*** Opening Records for this exercise ***

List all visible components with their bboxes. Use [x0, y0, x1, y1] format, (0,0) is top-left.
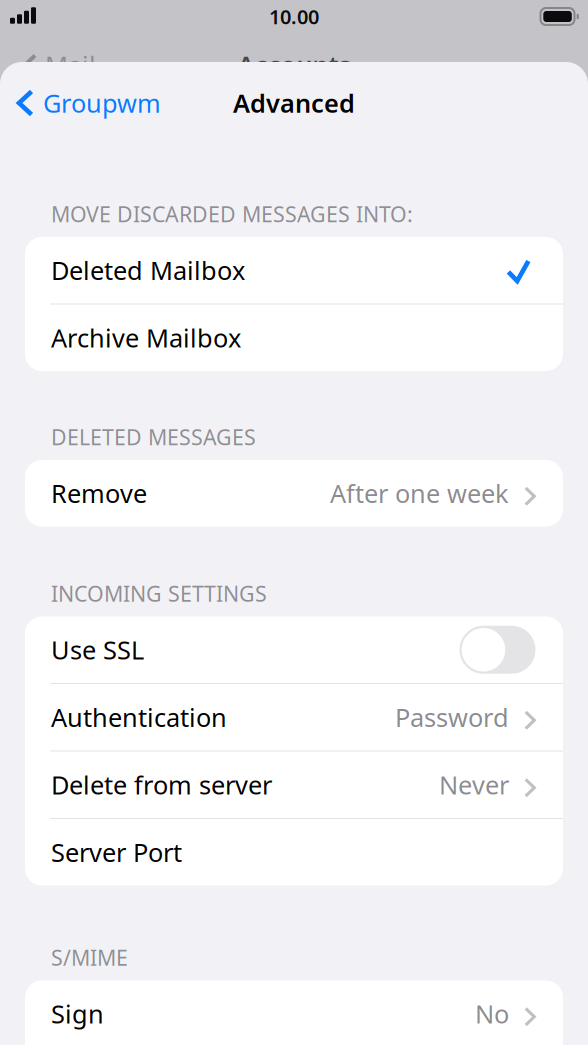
staticText: Server Port: [51, 835, 182, 869]
staticText: Use SSL: [51, 633, 144, 666]
staticText: Groupwm: [43, 86, 161, 120]
staticText: INCOMING SETTINGS: [51, 579, 267, 608]
staticText: Never: [439, 768, 509, 802]
staticText: No: [475, 997, 509, 1030]
button[interactable]: Delete from server: [25, 752, 563, 818]
staticText: S/MIME: [51, 943, 128, 972]
button[interactable]: Archive Mailbox: [25, 304, 563, 371]
staticText: Advanced: [233, 86, 355, 120]
staticText: Delete from server: [51, 768, 272, 802]
button[interactable]: Groupwm: [0, 80, 161, 126]
button[interactable]: Remove: [25, 460, 563, 526]
button[interactable]: Authentication: [25, 684, 563, 750]
staticText: Password: [395, 700, 509, 734]
staticText: Accounts: [238, 48, 350, 82]
staticText: After one week: [330, 476, 509, 510]
button[interactable]: Sign: [25, 980, 563, 1045]
staticText: 10.00: [269, 3, 319, 30]
staticText: MOVE DISCARDED MESSAGES INTO:: [51, 200, 413, 228]
button[interactable]: Server Port: [25, 819, 563, 886]
staticText: Authentication: [51, 700, 227, 734]
staticText: Sign: [51, 997, 104, 1030]
staticText: Archive Mailbox: [51, 321, 241, 354]
staticText: Mail: [45, 48, 96, 82]
staticText: DELETED MESSAGES: [51, 423, 256, 451]
staticText: Deleted Mailbox: [51, 253, 245, 287]
button[interactable]: Use SSL: [25, 616, 563, 683]
staticText: Remove: [51, 476, 147, 510]
button[interactable]: Deleted Mailbox: [25, 237, 563, 304]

*** Closing Records for this exercise ***

Exercise |
Set down every line above exactly, pictures excluded.

Task solution |
List all visible components with their bboxes. Use [x0, y0, x1, y1] format, (0,0) is top-left.
staticText: Server Port: [51, 835, 182, 869]
staticText: Use SSL: [51, 633, 144, 666]
staticText: Groupwm: [43, 86, 161, 120]
staticText: INCOMING SETTINGS: [51, 579, 267, 608]
staticText: Never: [439, 768, 509, 802]
staticText: No: [475, 997, 509, 1030]
button[interactable]: Delete from server: [25, 752, 563, 818]
staticText: S/MIME: [51, 943, 128, 972]
button[interactable]: Archive Mailbox: [25, 304, 563, 371]
staticText: Advanced: [233, 86, 355, 120]
staticText: Delete from server: [51, 768, 272, 802]
button[interactable]: Groupwm: [0, 80, 161, 126]
button[interactable]: Remove: [25, 460, 563, 526]
button[interactable]: Authentication: [25, 684, 563, 750]
staticText: Password: [395, 700, 509, 734]
staticText: Accounts: [238, 48, 350, 82]
staticText: After one week: [330, 476, 509, 510]
button[interactable]: Sign: [25, 980, 563, 1045]
staticText: 10.00: [269, 3, 319, 30]
staticText: MOVE DISCARDED MESSAGES INTO:: [51, 200, 413, 228]
button[interactable]: Server Port: [25, 819, 563, 886]
staticText: Authentication: [51, 700, 227, 734]
staticText: Sign: [51, 997, 104, 1030]
staticText: Archive Mailbox: [51, 321, 241, 354]
staticText: Mail: [45, 48, 96, 82]
staticText: DELETED MESSAGES: [51, 423, 256, 451]
staticText: Deleted Mailbox: [51, 253, 245, 287]
button[interactable]: Use SSL: [25, 616, 563, 683]
staticText: Remove: [51, 476, 147, 510]
button[interactable]: Deleted Mailbox: [25, 237, 563, 304]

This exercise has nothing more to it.